Studies have found that Americans trust one another less than they used to, that anxiety and depression in young people has been rising for decades. Clubs and groups from PTAs to the Kiwanis have been suffering from declining membership, and confidence in various institutions from churches to banks is low; the federal government is distrusted perhaps most of all.

Maybe this is what all of that looks like. Americans are disconnected from one another, stressed, angry, convinced that it's other Americans who have been poisoning the country. There are fewer places you can go and talk with others about what you're feeling—actual places, not comment sections or Facebook threads. Those virtual spaces merely magnify your anger and outrage and, maybe, convince you that the other side, the side that gets outraged about all the wrong things, is barely even human.

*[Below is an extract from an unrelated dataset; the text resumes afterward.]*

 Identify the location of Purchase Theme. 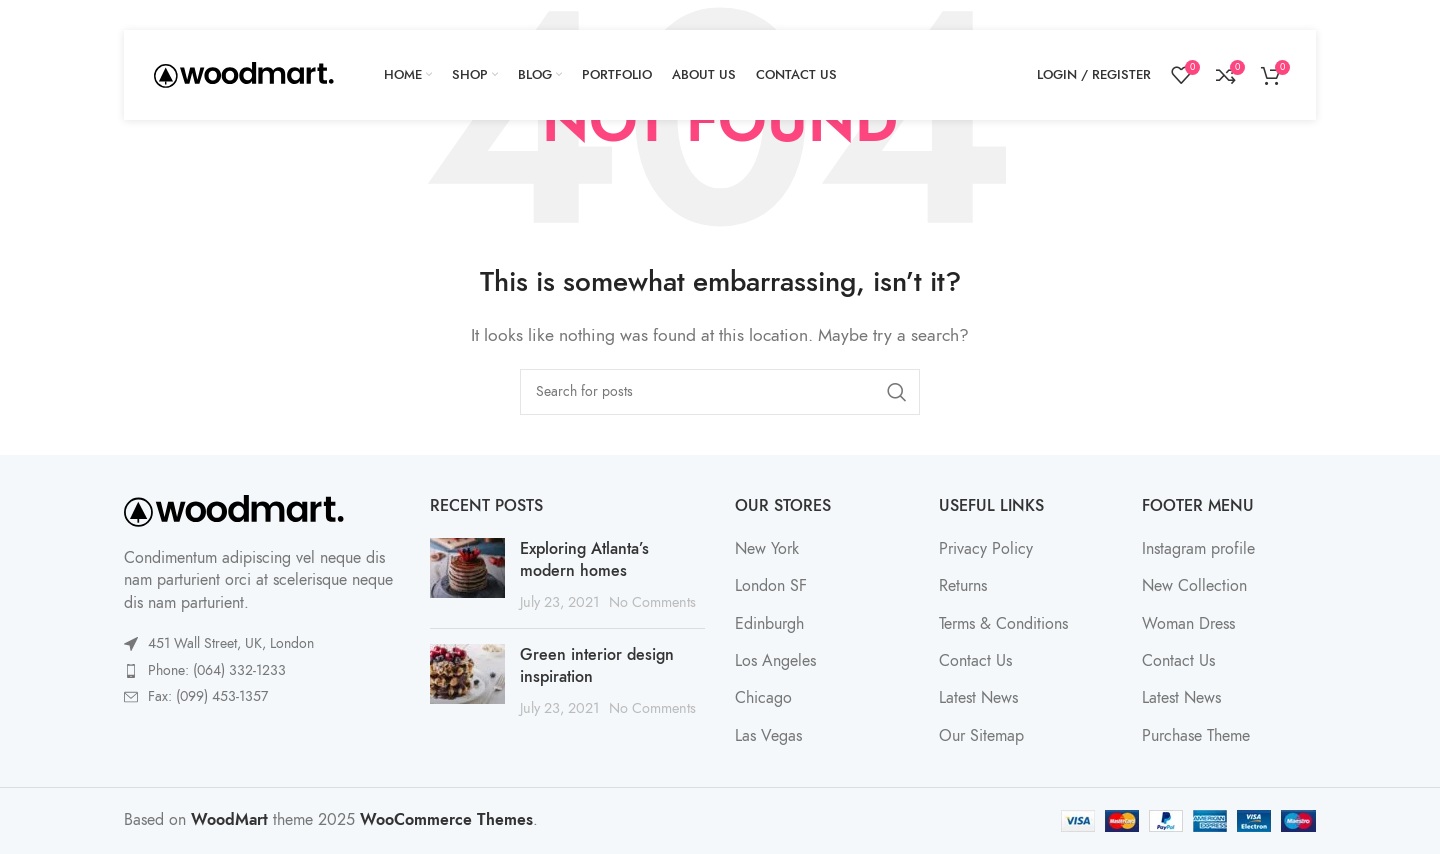 (1196, 736).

So why not show up by the side of the road to harass Trump supporters? Why not, as three muscled bros did to ATF, chant "Trump is hate!" into a microphone until the police have to separate ATF from you to avoid a physical fight? Why think before you say anything? And if you're ATF, why not try to bait these random people into hitting you? Why not keep ratcheting things up? The cameras are here, the cops are here, it's like a real Donald Trump rally, only maybe better, because now you get to be the star.

The only person who was silent throughout the whole kerfuffle was the other person at the center of it, the donkey man. His name, the Arizona Republic learned, is William Robles, and he shows up often at local protests for migrant rights. Sometimes he goes out with his camera to film sheriff's officers—the local sheriff's department is run by Joe Arpaio, the notoriously "tough-on-crime" anti-immigration hardliner. If there's a sympathetic character on that stretch of road, it's Robles, if only because he didn't escalate matters as everyone around him was doing. You can't yell your way to peace, you can't shout the hate out of anyone, you can't find consensus by screaming. Those aren't lessons that everyone understands, I guess.

"What Donald Trump is doing, he's just showing people the hate, he's hurting the people, he's hurting the public," Robles told the Republic. "It doesn't have to be like that."